Question

How do you find the asymptotes for `(3x-2) / (x+1)`?

Answer 1

There are three kinds of asymptotes:

1. Vertical asymptotes, which are vertical lines of the form `x=k`, where `k` is a value not in the domain of the function;
2. Horizontal asymptotes, which are horizontal lines of the form `y=k`, where `k` is the limit of the function as `x->pm infty` (of course there can be two different asymptotes, one for each direction;
3. Oblique asymptotes, which are line of the form `mx+q`.

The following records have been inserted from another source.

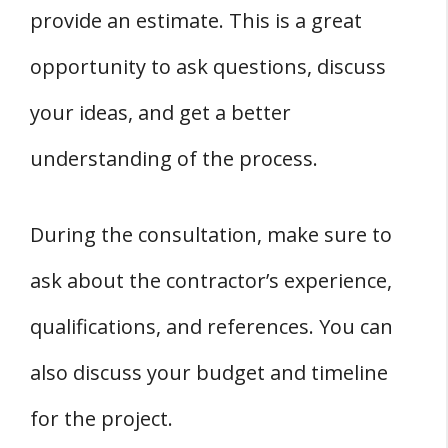
provide an estimate. This is a great
opportunity to ask questions, discuss
your ideas, and get a better
understanding of the process.
During the consultation, make sure to
ask about the contractor’s experience,
qualifications, and references. You can
also discuss your budget and timeline
for the project.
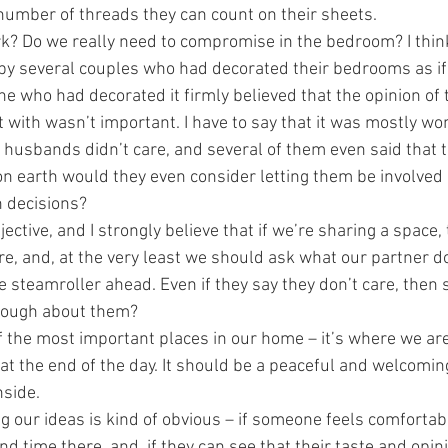
 number of threads they can count on their sheets.
k? Do we really need to compromise in the bedroom? I think
 by several couples who had decorated their bedrooms as if
 one who had decorated it firmly believed that the opinion of 
 with wasn’t important. I have to say that it was mostly wo
 husbands didn’t care, and several of them even said that t
on earth would they even consider letting them be involved i
n decisions?
jective, and I strongly believe that if we’re sharing a space,
re, and, at the very least we should ask what our partner d
e steamroller ahead. Even if they say they don’t care, then 
enough about them?
 the most important places in our home – it’s where we ar
at the end of the day. It should be a peaceful and welcomin
nside.
g our ideas is kind of obvious – if someone feels comfortabl
d time there, and, if they can see that their taste and opin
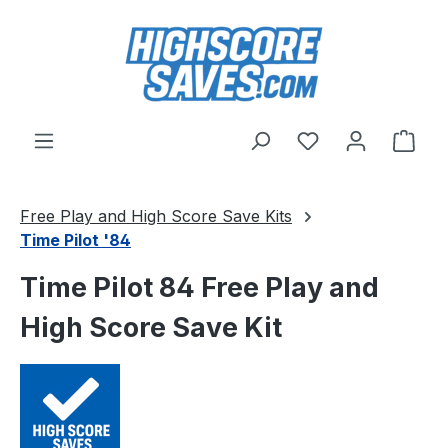
Skip to main content
You have 0 wishl
Shop
Free Play and High Score Save Kits
Time Pilot '84
Time Pilot 84 Free Play and
High Score Save Kit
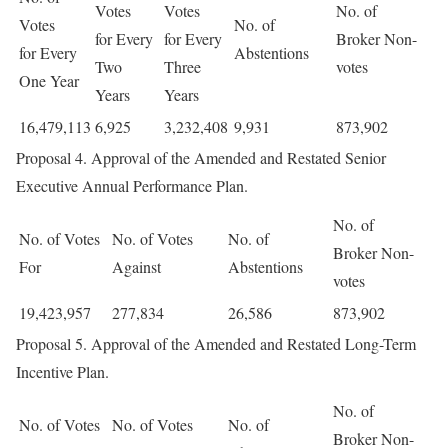
Votes
Votes
No. of
Votes
No. of
for Every
for Every
Broker Non-
for Every
Abstentions
Two
Three
votes
One Year
Years
Years
16,479,113
6,925
3,232,408
9,931
873,902
Proposal 4. Approval of the Amended and Restated Senior
Executive Annual Performance Plan.
No. of
No. of Votes
No. of Votes
No. of
Broker Non-
For
Against
Abstentions
votes
19,423,957
277,834
26,586
873,902
Proposal 5. Approval of the Amended and Restated Long-Term
Incentive Plan.
No. of
No. of Votes
No. of Votes
No. of
Broker Non-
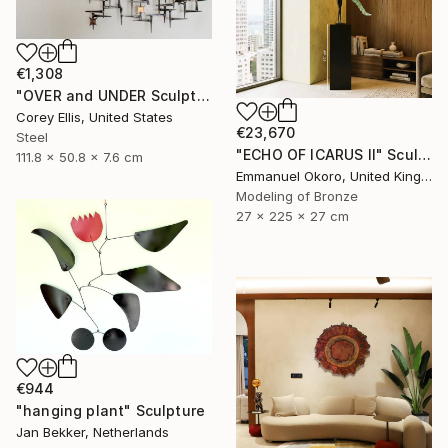
€1,308
"OVER and UNDER Sculpture by Corey Ellis" Sculpture
Corey Ellis, United States
€23,670
Steel
"ECHO OF ICARUS II" Sculpture
111.8 x 50.8 x 7.6 cm
Emmanuel Okoro, United Kingdom
Modeling of Bronze
27 x 225 x 27 cm
€944
"hanging plant" Sculpture
Jan Bekker, Netherlands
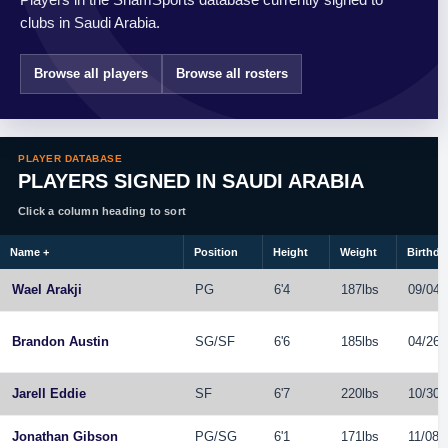
clubs in Saudi Arabia.
Browse all players
Browse all rosters
PLAYER DATABASE
PLAYERS SIGNED IN SAUDI ARABIA
Click a column heading to sort
Name
+
Position
Height
Weight
Birthda
Wael Arakji
PG
6'4
187lbs
09/04/
Brandon Austin
SG
/
SF
6'6
185lbs
04/26/
Jarell Eddie
SF
6'7
220lbs
10/30/
Jonathan Gibson
PG
/
SG
6'1
171lbs
11/08/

Horizontal asymptotes are particular oblique ones, and so if you find horizontal asymptotes at both `infty` and `-infty`, there's no need to look for oblique ones.

In your case, the only point in which the function is not defined is the one which annihilates the denominator, and `x+1=0 iff x=-1`. So, `x=-1` is a vertical asymptote.

As for the horizontal ones, we have that

`lim_{x\to\pm\infty} \frac{3x-2}{x+1} =lim_{x\to\pm\infty} \frac{cancel(x)(3-2/x)}{cancel(x)(1+1/x)}=lim_{x\to\pm\infty} 3/1 = 3`

So, `y=3` is a horizontal asymptote in both directions.